SS4G2c. Explain how the physical geography of the New England, Mid-Atlantic, and Southern colonies helped determine economic activities practiced therein.
SS4E1b. Explain how price incentives affect people’s behavior and choices (such as colonial decisions about what crops to grow and products to produce).
c. Describe how specialization improves standards of living (such as the differences in the economies in the New England, Mid-Atlantic, and Southern colonies).
d. Explain how voluntary exchange helps both buyers and sellers (such as prehistoric and colonial trade in North America).
e. Describe how trade promotes economic activity (such as how trade between the colonies and England affected their economies).
To Meet Standards Students Will… / Suggested Tasks & Assessments
Compare and contrast colonial life by regions, and by individual perspective.

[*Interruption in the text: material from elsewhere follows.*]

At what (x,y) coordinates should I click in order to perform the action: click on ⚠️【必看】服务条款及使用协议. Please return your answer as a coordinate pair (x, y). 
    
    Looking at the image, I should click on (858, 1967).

Explain the effect of the geography on economics, and how price incentives, specialization, and voluntary exchange are illustrated by colonial developments.
Knowledge, Skills, & Strategies
  • Students will need to use an historically accurate map of the colonies, and not a modern one of the U.S. in order to grasp the geography and development of the colonies.

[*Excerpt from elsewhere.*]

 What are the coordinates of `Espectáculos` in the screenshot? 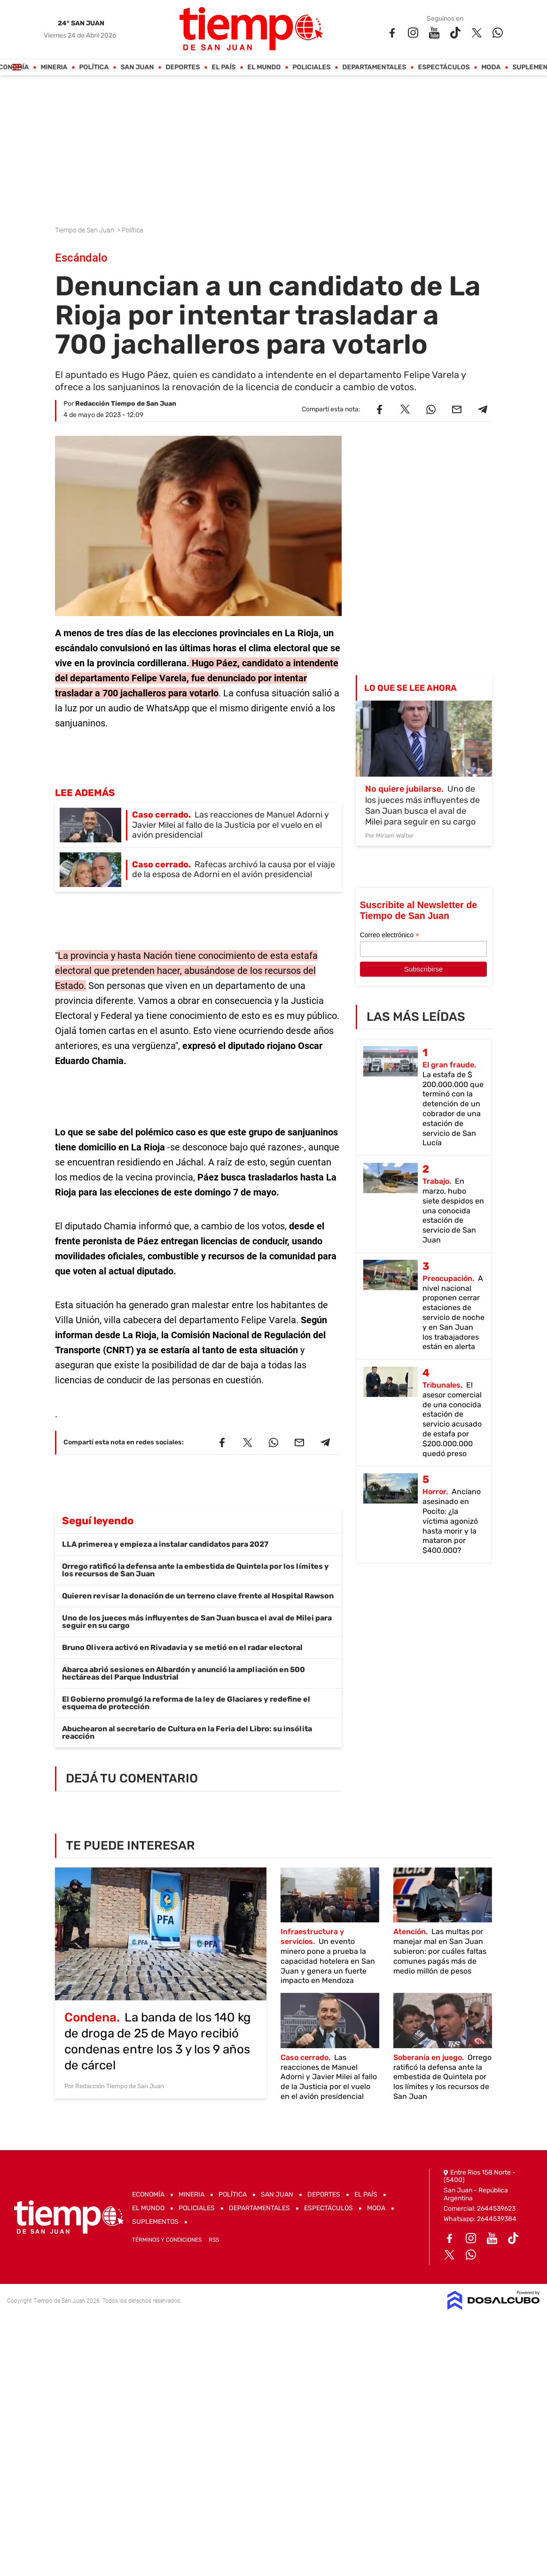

  • The standard 4H3b emphasizes that your interpretation of history changes based on your perspective.That is true for both participants in history and the historians who study them. As students compare how differently landowners, farmers, artisans, women, indentured servants, slaves, and Native Americans might “see” what’s going on around them, they will see that history changes depending on the lens you are using.
  • The environment of each group of colonies had a deep impact on their economic and social activities. Primary sources such as maps, drawings, and even modern photos of specific geographical features of the three regions can help students grasp the differences.
  • The economics standard here has students finding historical examples of price incentives, specialization, voluntary exchange, and trade in the colonial period. The specifics mentioned in the standard for each:
  • Price incentive related such as colonial decisions about what crops to grow and products to produce. Colonists selected crops that they needed to survive, and then selected cash crops to raise that they knew there was a strong market for in England. (ex. Tobacco in Virginia)
  • Specialization related to the differences in the economies in the New England, Mid-Atlantic, and Southern colonies refers to both specialization within the colonies (the various craftspeople, artisans, and tradesmen helped fill different roles in the economy) and among colonies and with Britain (the Middle colonies was considered the ‘bread basket’ because grains could be grown there more easily and sold to other colonies and to England.)
  • Voluntary exchange and its benefits to both buyers and sellers relates to the way that colonists could choose to buy and sell goods and services at prices they can afford. An example would be when colonists traded through barter with Native Americans with trinkets, weapons, etc., in exchange for food. Later they exchange currency rather than just barter.
  • Trade typically refers to a country or countries exchanging goods. Because of the trade of the colonies with England there were more exports sold, more jobs created, more money in the economy, and more markets created to sell the goods. More imports means there is a greater variety of goods and more competitive prices. A specific example of one colonial trade pattern was the triangular trade route between the colonies, England, and the West Indies.